The wildlife in your garden

It’s getting dark: time for a round of the grounds. To be honest I only live in a modest three bedroom house with an average-sized back garden. Fortunately it’s bushy and this helps my neighbours survive. My wildlife neighbours, that is, not the ones with the noisy teenage sons.

First I check the redback which lives next to the garage door. My wife isn’t too happy about this spider but even she is fascinated by the creature’s eating habits. Tonight there’s a cockroach and a tiny lizard, or skink, in the web. I know from experience that he’ll devour these over the next week or two.

It’s still too cold for lizards to be about; I assume the skink was fooled by the recent couple of warm days and so came out of his winter hiding place to stretch his legs –  in the wrong direction, unfortunately.

A blue-tongued lizard lives in the drainpipe but I haven’t seen him for some time; I think he’s waiting for the spring before putting in an appearance.  

An Australian raven is calling, a gargling ‘aargh’: a noise that suggests he’s being strangled. Four brightly coloured king parrots are in the coral tree whistling for food. I give them a few seeds; nothing much. I prefer not to let them rely on my handouts – it’s best to keep them wild.

The two water bowls have been topped up. These see constant use: sulphur-crested cockatoos, Australian magpies, noisy miners, crimson rosellas and rainbow lorikeets are the usual visitors at this time of the year.   

My laughing kookaburras move around; they’re enjoying a last noisy laugh from two gardens away before they settle down for the night. Another bird with a laughing call is the grey butcherbird.  Superficially similar to a magpie, the butcherbird with its happy chuckling will probably be the first bird I hear when I wake tomorrow.
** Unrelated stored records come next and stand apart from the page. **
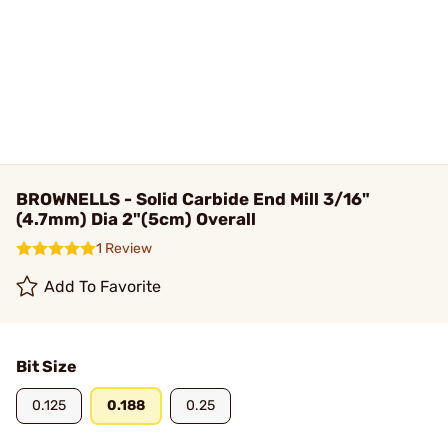
BROWNELLS - Solid Carbide End Mill 3/16"
(4.7mm) Dia 2"(5cm) Overall
1 Review
Add To Favorite
Bit Size
0.125
0.188
0.25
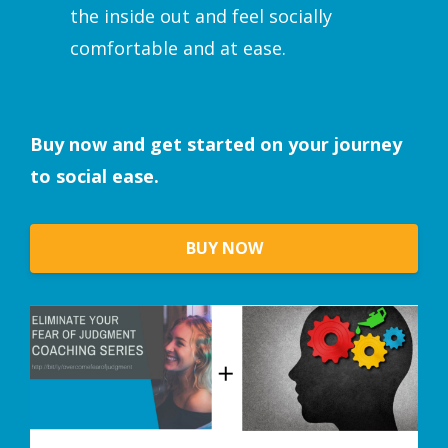
the inside out and feel socially
comfortable and at ease.
Buy now and get started on your journey
to social ease.
BUY NOW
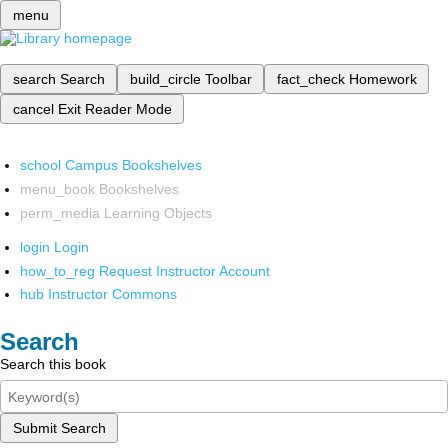
menu
search
Search
build_circle
Toolbar
fact_check
Homework
cancel
Exit Reader Mode
school
Campus Bookshelves
menu_book
Bookshelves
perm_media
Learning Objects
login
Login
how_to_reg
Request Instructor Account
hub
Instructor Commons
Search
Search this book
Submit Search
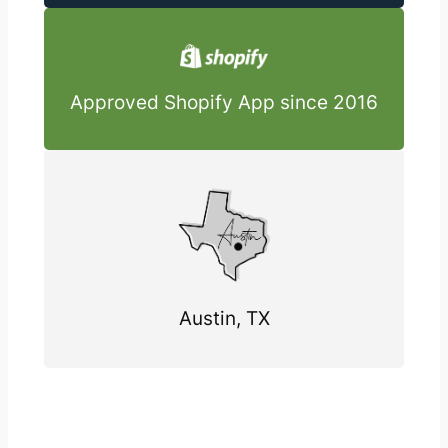
Approved Shopify App since 2016
Austin, TX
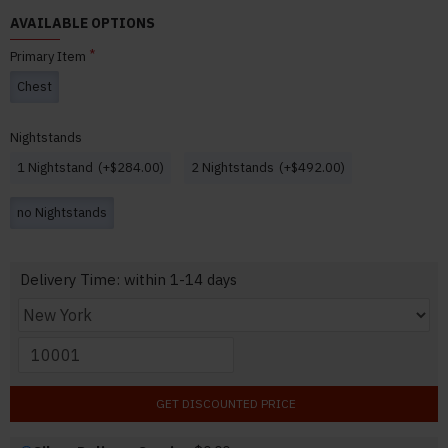
AVAILABLE OPTIONS
Primary Item
Chest
Nightstands
1 Nightstand
(+$284.00)
2 Nightstands
(+$492.00)
no Nightstands
Delivery Time: within 1-14 days
GET DISCOUNTED PRICE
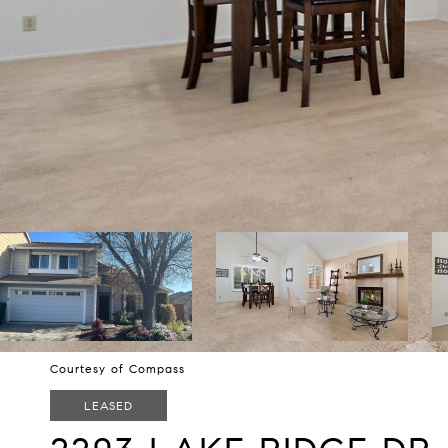
Courtesy of Compass
LEASED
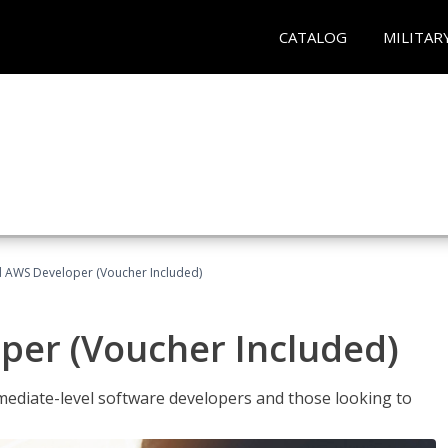
CATALOG
MILITAR
ed AWS Developer (Voucher Included)
per (Voucher Included)
ediate-level software developers and those looking to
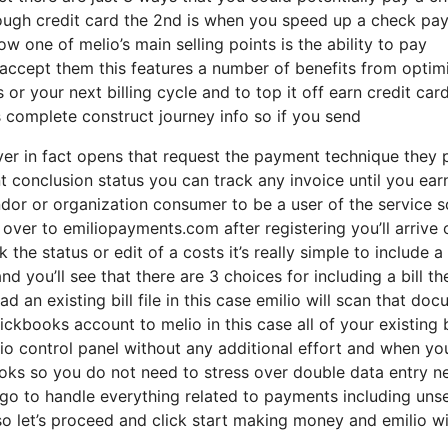
through credit card the 2nd is when you speed up a check p
w one of melio’s main selling points is the ability to pay
accept them this features a number of benefits from optim
or your next billing cycle and to top it off earn credit car
s complete construct journey info so if you send
ver in fact opens that request the payment technique they 
conclusion status you can track any invoice until you ear
dor or organization consumer to be a user of the service 
ver to emiliopayments.com after registering you’ll arrive 
the status or edit of a costs it’s really simple to include a 
d you’ll see that there are 3 choices for including a bill the
d an existing bill file in this case emilio will scan that do
ckbooks account to melio in this case all of your existing b
lio control panel without any additional effort and when yo
books so you do not need to stress over double data entry n
ll go to handle everything related to payments including uns
 let’s proceed and click start making money and emilio wi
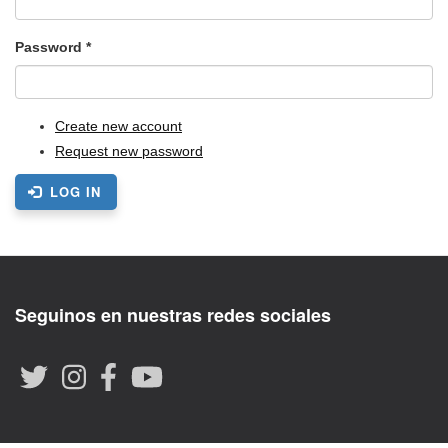
Password
*
Create new account
Request new password
LOG IN
Seguinos en nuestras redes sociales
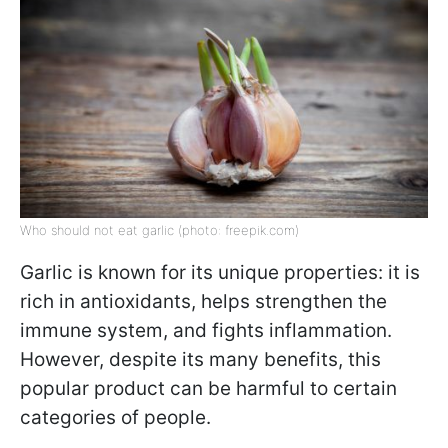
Who should not eat garlic (photo: freepik.com)
Garlic is known for its unique properties: it is
rich in antioxidants, helps strengthen the
immune system, and fights inflammation.
However, despite its many benefits, this
popular product can be harmful to certain
categories of people.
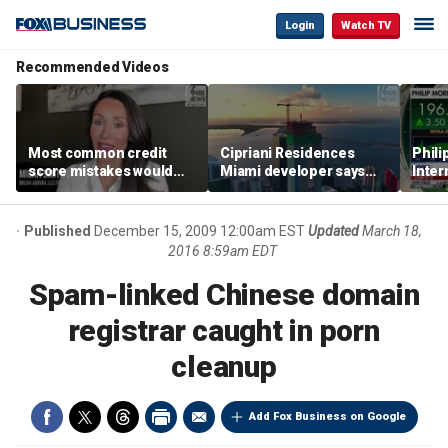
Login
Watch TV
Recommended Videos
Most common credit
Cipriani Residences
Phili
score mistakes would
Miami developer says
Inter
‘blow your mind,’ expert
‘the sky’s the limit’ as
mass
warns
project reaches
camp
milestones
busi
Published
December 15, 2009 12:00am EST
Updated
March 18,
2016 8:59am EDT
Spam-linked Chinese domain
registrar caught in porn
cleanup
Add Fox Business on Google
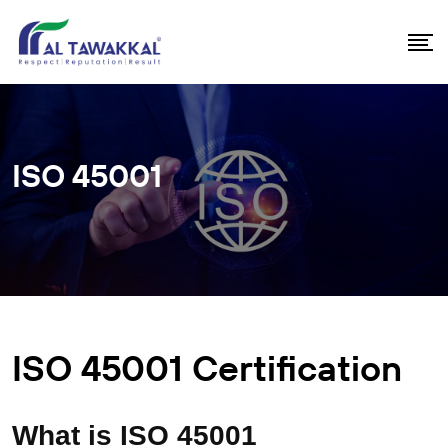
ISO 45001
ISO 45001 Certification
What is ISO 45001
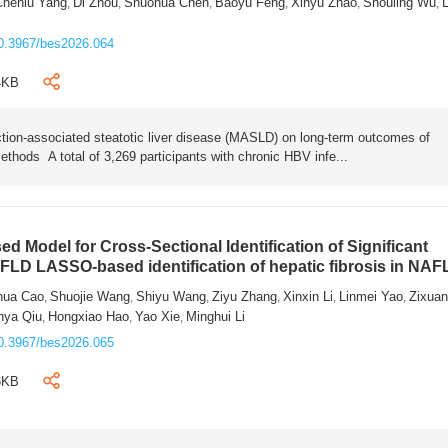
Chenlu Yang
Di Zhou
Shuohua Chen
Baoyu Feng
Xinyu Zhao
Shouling Wu
L
,
,
,
,
,
,
0.3967/bes2026.064
4KB
tion-associated steatotic liver disease (MASLD) on long-term outcomes of
ethods A total of 3,269 participants with chronic HBV infe...
 Model for Cross-Sectional Identification of Significant
AFLD LASSO-based identification of hepatic fibrosis in NA
hua Cao
Shuojie Wang
Shiyu Wang
Ziyu Zhang
Xinxin Li
Linmei Yao
Zixua
,
,
,
,
,
,
nya Qiu
Hongxiao Hao
Yao Xie
Minghui Li
,
,
,
0.3967/bes2026.065
6KB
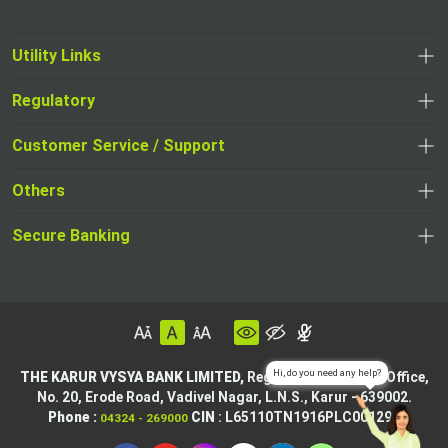
Utility Links
Regulatory
Customer Service / Support
Others
Secure Banking
THE KARUR VYSYA BANK LIMITED,
Registered & Central Office,
No. 20, Erode Road,
Vadivel Nagar, L.N.S.,
Karur - 639002.
Phone :
CIN
: L65110TN1916PLC001295
04324 - 269000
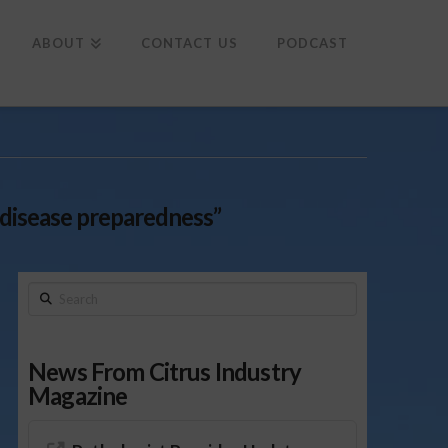
To
th
Wi
ABOUT
CONTACT US
PODCAST
 disease preparedness”
Search
News From Citrus Industry
Magazine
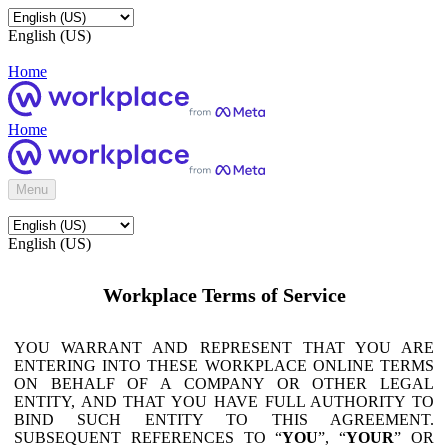
English (US)
Home
Home
Menu
English (US)
Workplace Terms of Service
YOU WARRANT AND REPRESENT THAT YOU ARE
ENTERING INTO THESE WORKPLACE ONLINE TERMS
ON BEHALF OF A COMPANY OR OTHER LEGAL
ENTITY, AND THAT YOU HAVE FULL AUTHORITY TO
BIND SUCH ENTITY TO THIS AGREEMENT.
SUBSEQUENT REFERENCES TO “
YOU
”, “
YOUR
” OR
Rainbow lorikeets arrive in the gum tree; their call is always to be heard in this area; one or two higher pitched calls tell me that some smaller musk lorikeets have arrived too.  Maybe the gum tree is flowering: it provides an abundant source of food for these swift flying parrots.

Now that darkness has fallen I hear the chattering call of a ring-tailed possum and the monotonous drone of an owl-like bird: the tawny frogmouth.  The possum eyes me through the foliage of a leafy green bush while the frogmouth sits staring hard at the ground, waiting for a juicy insect to appear.

Around the side of the house a brush-tailed possum is growling menacingly. It’s good to know he’s survived; a few weeks ago I heard a crash and discovered the possum picking himself up from beneath the palm tree from which he’d fallen.  At least I assume it’s the same creature.  Anyway, I like to think so.

Yes, my neighbours are all present.  I needn’t worry; I can go to bed now.